**Required work**
In the entries that follow, find the line containing "продается с гарантией 1 год от магазина." and the line containing "usage de l'argent", then copy exactly everything from the first through the second except the pictures.

↓↓↓

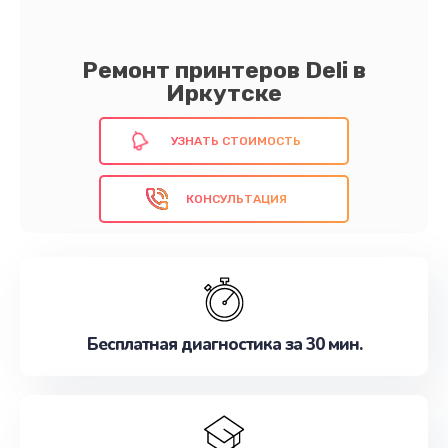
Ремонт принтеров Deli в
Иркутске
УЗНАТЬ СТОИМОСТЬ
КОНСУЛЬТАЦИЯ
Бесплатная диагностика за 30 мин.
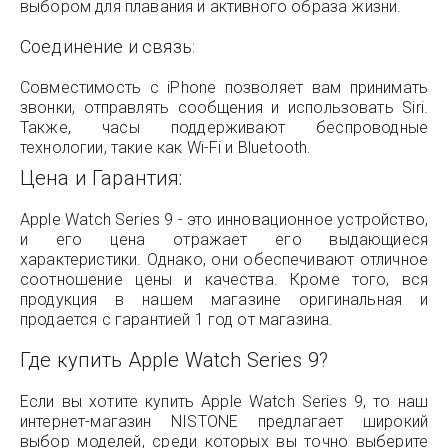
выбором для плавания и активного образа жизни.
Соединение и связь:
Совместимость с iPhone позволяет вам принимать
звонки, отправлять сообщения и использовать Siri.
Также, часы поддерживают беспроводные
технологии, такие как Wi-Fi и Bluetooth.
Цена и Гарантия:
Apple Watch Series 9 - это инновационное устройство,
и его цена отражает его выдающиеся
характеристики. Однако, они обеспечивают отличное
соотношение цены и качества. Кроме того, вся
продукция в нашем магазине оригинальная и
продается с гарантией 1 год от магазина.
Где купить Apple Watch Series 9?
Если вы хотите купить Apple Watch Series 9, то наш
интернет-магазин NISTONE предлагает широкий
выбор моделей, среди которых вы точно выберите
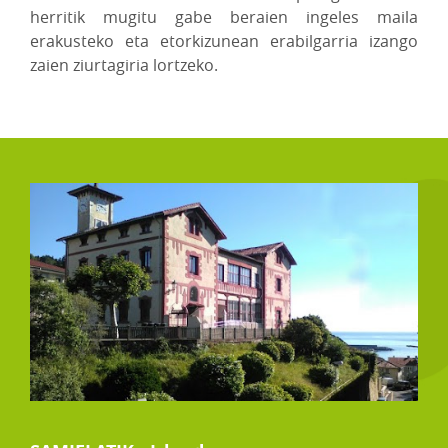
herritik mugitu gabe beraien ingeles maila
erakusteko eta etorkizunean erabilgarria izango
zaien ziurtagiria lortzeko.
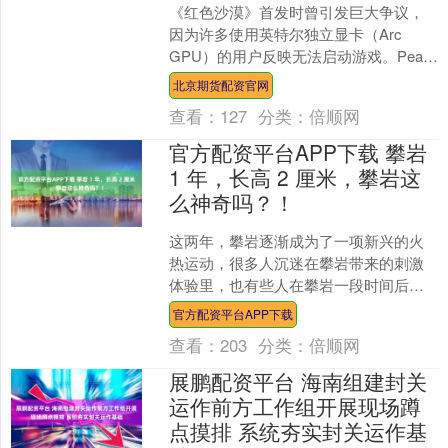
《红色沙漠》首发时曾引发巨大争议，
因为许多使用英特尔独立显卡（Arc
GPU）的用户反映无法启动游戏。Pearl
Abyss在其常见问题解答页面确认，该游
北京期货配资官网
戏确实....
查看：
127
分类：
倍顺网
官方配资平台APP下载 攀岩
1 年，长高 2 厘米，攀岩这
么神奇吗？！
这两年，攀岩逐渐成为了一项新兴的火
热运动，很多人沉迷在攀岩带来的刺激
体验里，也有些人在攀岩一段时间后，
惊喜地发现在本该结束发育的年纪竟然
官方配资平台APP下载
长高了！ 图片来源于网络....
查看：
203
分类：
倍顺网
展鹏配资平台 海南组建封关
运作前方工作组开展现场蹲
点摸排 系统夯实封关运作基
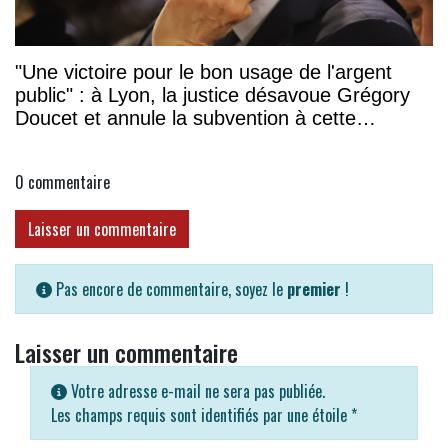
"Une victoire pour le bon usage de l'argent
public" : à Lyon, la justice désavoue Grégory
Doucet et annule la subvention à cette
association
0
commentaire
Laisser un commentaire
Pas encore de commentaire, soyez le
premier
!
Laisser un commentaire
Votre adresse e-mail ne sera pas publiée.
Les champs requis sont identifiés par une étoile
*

↑↑↑
↓↓↓

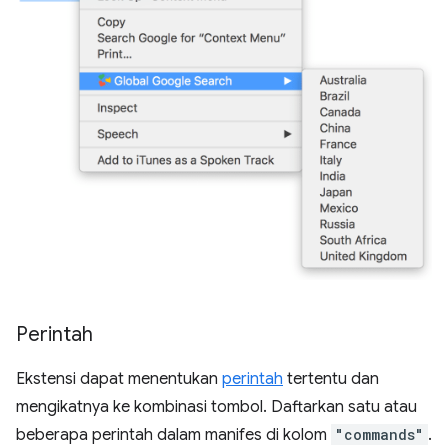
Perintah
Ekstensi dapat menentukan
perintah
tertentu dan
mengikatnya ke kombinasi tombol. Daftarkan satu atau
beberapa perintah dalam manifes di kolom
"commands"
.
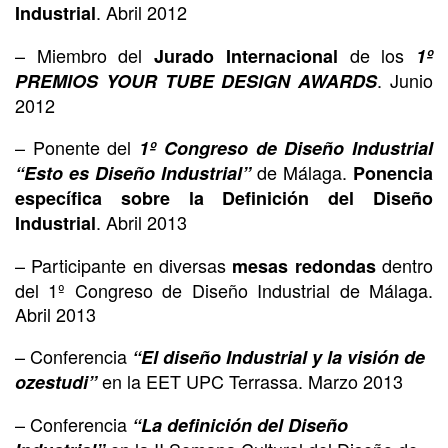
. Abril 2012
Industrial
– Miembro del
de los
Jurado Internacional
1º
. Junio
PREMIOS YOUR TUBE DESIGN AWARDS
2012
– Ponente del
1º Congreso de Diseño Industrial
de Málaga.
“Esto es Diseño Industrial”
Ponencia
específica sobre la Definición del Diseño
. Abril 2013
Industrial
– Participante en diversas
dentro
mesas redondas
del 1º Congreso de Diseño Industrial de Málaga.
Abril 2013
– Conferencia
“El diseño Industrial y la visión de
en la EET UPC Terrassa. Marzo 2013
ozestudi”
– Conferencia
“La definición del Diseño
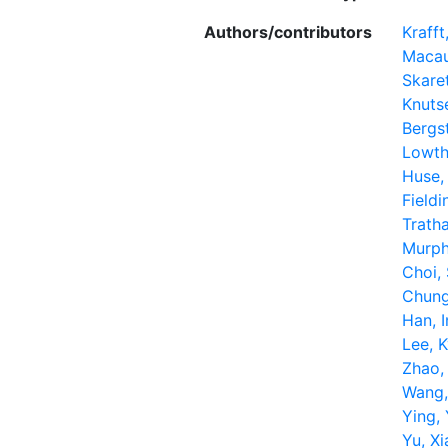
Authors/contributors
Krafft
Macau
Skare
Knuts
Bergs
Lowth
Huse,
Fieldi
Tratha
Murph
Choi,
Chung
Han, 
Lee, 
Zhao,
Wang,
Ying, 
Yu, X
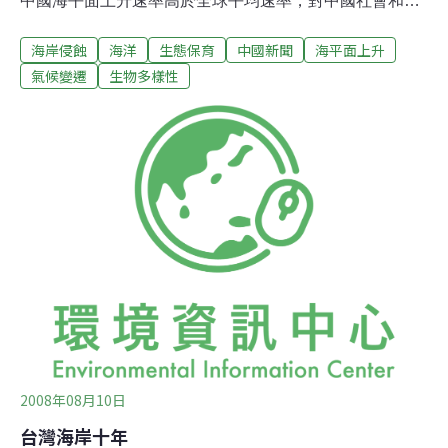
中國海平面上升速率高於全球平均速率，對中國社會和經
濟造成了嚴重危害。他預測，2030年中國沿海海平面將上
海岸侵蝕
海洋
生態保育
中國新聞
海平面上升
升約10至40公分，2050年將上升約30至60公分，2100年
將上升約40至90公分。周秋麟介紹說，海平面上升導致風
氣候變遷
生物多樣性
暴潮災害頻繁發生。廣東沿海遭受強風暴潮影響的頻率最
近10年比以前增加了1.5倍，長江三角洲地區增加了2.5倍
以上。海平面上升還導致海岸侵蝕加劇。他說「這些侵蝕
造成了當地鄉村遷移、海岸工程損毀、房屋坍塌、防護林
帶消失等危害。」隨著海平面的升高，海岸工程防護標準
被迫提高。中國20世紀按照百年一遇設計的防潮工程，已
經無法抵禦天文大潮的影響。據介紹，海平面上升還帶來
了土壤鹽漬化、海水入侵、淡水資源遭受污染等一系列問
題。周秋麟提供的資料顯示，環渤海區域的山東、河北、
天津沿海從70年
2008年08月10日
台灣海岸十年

↑↑↑

**Answer to this task**
продается с гарантией 1 год от магазина.
Где купить Apple Watch Series 9?
Если вы хотите купить Apple Watch Series 9, то наш
интернет-магазин NISTONE предлагает широкий
выбор моделей, среди которых вы точно выберите
herritik mugitu gabe beraien ingeles maila
erakusteko eta etorkizunean erabilgarria izango
zaien ziurtagiria lortzeko.
《红色沙漠》首发时曾引发巨大争议，
因为许多使用英特尔独立显卡（Arc
GPU）的用户反映无法启动游戏。Pearl
Abyss在其常见问题解答页面确认，该游
北京期货配资官网
戏确实....
查看：
127
分类：
倍顺网
官方配资平台APP下载 攀岩
1 年，长高 2 厘米，攀岩这
么神奇吗？！
这两年，攀岩逐渐成为了一项新兴的火
热运动，很多人沉迷在攀岩带来的刺激
体验里，也有些人在攀岩一段时间后，
惊喜地发现在本该结束发育的年纪竟然
官方配资平台APP下载
长高了！ 图片来源于网络....
查看：
203
分类：
倍顺网
展鹏配资平台 海南组建封关
运作前方工作组开展现场蹲
点摸排 系统夯实封关运作基
"Une victoire pour le bon usage de l'argent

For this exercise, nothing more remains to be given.